ASSIGNED TASK: Copy out all of the data below exactly, so that no word differs from the original.
BEGIN LISTED RECORDS
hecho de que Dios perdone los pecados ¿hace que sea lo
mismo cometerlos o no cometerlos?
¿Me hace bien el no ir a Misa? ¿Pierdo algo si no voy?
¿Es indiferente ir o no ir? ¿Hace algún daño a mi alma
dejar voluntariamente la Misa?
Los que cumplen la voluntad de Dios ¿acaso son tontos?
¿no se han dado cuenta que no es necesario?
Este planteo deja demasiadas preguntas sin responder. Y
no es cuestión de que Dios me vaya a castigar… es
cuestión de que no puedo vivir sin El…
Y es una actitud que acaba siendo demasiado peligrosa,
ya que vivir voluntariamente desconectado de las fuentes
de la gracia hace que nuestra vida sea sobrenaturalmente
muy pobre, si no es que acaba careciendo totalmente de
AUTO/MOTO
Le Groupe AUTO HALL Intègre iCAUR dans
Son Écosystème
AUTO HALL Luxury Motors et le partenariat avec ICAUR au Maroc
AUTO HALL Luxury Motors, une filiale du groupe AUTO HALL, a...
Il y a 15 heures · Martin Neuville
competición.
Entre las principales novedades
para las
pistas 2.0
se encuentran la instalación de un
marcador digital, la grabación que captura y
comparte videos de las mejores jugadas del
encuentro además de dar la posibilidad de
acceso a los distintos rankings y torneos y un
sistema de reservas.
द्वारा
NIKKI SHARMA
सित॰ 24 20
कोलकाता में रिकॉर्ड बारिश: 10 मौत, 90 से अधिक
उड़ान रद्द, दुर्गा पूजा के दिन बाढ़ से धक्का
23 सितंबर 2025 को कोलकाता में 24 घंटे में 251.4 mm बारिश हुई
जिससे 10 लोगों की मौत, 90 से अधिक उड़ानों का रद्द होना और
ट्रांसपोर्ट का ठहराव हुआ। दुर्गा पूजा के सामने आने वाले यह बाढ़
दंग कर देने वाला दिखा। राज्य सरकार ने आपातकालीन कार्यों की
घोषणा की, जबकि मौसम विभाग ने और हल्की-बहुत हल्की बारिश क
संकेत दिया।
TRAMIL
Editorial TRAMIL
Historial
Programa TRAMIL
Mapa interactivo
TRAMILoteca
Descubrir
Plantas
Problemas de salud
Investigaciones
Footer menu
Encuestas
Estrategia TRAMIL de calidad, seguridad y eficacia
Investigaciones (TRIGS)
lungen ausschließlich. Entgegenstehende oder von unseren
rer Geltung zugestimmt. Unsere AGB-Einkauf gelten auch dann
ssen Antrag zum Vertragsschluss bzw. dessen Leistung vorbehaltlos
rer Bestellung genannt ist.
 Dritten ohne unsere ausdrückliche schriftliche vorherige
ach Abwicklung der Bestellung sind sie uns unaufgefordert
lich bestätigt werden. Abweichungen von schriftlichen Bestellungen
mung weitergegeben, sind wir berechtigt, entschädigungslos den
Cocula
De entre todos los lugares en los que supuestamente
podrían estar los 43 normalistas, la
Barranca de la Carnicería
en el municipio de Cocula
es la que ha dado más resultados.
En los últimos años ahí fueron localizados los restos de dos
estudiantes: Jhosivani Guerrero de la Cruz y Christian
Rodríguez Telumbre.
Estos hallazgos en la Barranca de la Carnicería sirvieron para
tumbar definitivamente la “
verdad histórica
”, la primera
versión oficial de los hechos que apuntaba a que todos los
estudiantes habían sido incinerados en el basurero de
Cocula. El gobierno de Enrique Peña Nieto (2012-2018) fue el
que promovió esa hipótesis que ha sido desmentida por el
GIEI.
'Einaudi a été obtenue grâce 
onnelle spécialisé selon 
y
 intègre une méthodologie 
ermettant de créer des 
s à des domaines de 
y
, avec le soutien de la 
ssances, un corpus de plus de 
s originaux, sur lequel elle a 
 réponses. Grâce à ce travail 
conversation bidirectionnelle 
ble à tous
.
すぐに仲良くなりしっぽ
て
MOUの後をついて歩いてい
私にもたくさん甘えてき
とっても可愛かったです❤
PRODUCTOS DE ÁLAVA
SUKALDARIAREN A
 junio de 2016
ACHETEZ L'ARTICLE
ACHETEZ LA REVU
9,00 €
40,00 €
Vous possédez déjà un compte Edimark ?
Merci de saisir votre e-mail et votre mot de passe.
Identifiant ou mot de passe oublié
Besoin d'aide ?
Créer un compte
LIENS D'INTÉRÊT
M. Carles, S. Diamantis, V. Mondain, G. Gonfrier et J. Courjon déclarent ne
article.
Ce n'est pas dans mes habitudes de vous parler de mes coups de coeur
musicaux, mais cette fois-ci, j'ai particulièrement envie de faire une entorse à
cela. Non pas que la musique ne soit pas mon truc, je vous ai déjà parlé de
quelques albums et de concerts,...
END LISTED RECORDS
ANSWER TO THIS TASK:
hecho de que Dios perdone los pecados ¿hace que sea lo
mismo cometerlos o no cometerlos?
¿Me hace bien el no ir a Misa? ¿Pierdo algo si no voy?
¿Es indiferente ir o no ir? ¿Hace algún daño a mi alma
dejar voluntariamente la Misa?
Los que cumplen la voluntad de Dios ¿acaso son tontos?
¿no se han dado cuenta que no es necesario?
Este planteo deja demasiadas preguntas sin responder. Y
no es cuestión de que Dios me vaya a castigar… es
cuestión de que no puedo vivir sin El…
Y es una actitud que acaba siendo demasiado peligrosa,
ya que vivir voluntariamente desconectado de las fuentes
de la gracia hace que nuestra vida sea sobrenaturalmente
muy pobre, si no es que acaba careciendo totalmente de
AUTO/MOTO
Le Groupe AUTO HALL Intègre iCAUR dans
Son Écosystème
AUTO HALL Luxury Motors et le partenariat avec ICAUR au Maroc
AUTO HALL Luxury Motors, une filiale du groupe AUTO HALL, a...
Il y a 15 heures · Martin Neuville
competición.
Entre las principales novedades
para las
pistas 2.0
se encuentran la instalación de un
marcador digital, la grabación que captura y
comparte videos de las mejores jugadas del
encuentro además de dar la posibilidad de
acceso a los distintos rankings y torneos y un
sistema de reservas.
द्वारा
NIKKI SHARMA
सित॰ 24 20
कोलकाता में रिकॉर्ड बारिश: 10 मौत, 90 से अधिक
उड़ान रद्द, दुर्गा पूजा के दिन बाढ़ से धक्का
23 सितंबर 2025 को कोलकाता में 24 घंटे में 251.4 mm बारिश हुई
जिससे 10 लोगों की मौत, 90 से अधिक उड़ानों का रद्द होना और
ट्रांसपोर्ट का ठहराव हुआ। दुर्गा पूजा के सामने आने वाले यह बाढ़
दंग कर देने वाला दिखा। राज्य सरकार ने आपातकालीन कार्यों की
घोषणा की, जबकि मौसम विभाग ने और हल्की-बहुत हल्की बारिश क
संकेत दिया।
TRAMIL
Editorial TRAMIL
Historial
Programa TRAMIL
Mapa interactivo
TRAMILoteca
Descubrir
Plantas
Problemas de salud
Investigaciones
Footer menu
Encuestas
Estrategia TRAMIL de calidad, seguridad y eficacia
Investigaciones (TRIGS)
lungen ausschließlich. Entgegenstehende oder von unseren
rer Geltung zugestimmt. Unsere AGB-Einkauf gelten auch dann
ssen Antrag zum Vertragsschluss bzw. dessen Leistung vorbehaltlos
rer Bestellung genannt ist.
 Dritten ohne unsere ausdrückliche schriftliche vorherige
ach Abwicklung der Bestellung sind sie uns unaufgefordert
lich bestätigt werden. Abweichungen von schriftlichen Bestellungen
mung weitergegeben, sind wir berechtigt, entschädigungslos den
Cocula
De entre todos los lugares en los que supuestamente
podrían estar los 43 normalistas, la
Barranca de la Carnicería
en el municipio de Cocula
es la que ha dado más resultados.
En los últimos años ahí fueron localizados los restos de dos
estudiantes: Jhosivani Guerrero de la Cruz y Christian
Rodríguez Telumbre.
Estos hallazgos en la Barranca de la Carnicería sirvieron para
tumbar definitivamente la “
verdad histórica
”, la primera
versión oficial de los hechos que apuntaba a que todos los
estudiantes habían sido incinerados en el basurero de
Cocula. El gobierno de Enrique Peña Nieto (2012-2018) fue el
que promovió esa hipótesis que ha sido desmentida por el
GIEI.
'Einaudi a été obtenue grâce 
onnelle spécialisé selon 
y
 intègre une méthodologie 
ermettant de créer des 
s à des domaines de 
y
, avec le soutien de la 
ssances, un corpus de plus de 
s originaux, sur lequel elle a 
 réponses. Grâce à ce travail 
conversation bidirectionnelle 
ble à tous
.
すぐに仲良くなりしっぽ
て
MOUの後をついて歩いてい
私にもたくさん甘えてき
とっても可愛かったです❤
PRODUCTOS DE ÁLAVA
SUKALDARIAREN A
 junio de 2016
ACHETEZ L'ARTICLE
ACHETEZ LA REVU
9,00 €
40,00 €
Vous possédez déjà un compte Edimark ?
Merci de saisir votre e-mail et votre mot de passe.
Identifiant ou mot de passe oublié
Besoin d'aide ?
Créer un compte
LIENS D'INTÉRÊT
M. Carles, S. Diamantis, V. Mondain, G. Gonfrier et J. Courjon déclarent ne
article.
Ce n'est pas dans mes habitudes de vous parler de mes coups de coeur
musicaux, mais cette fois-ci, j'ai particulièrement envie de faire une entorse à
cela. Non pas que la musique ne soit pas mon truc, je vous ai déjà parlé de
quelques albums et de concerts,...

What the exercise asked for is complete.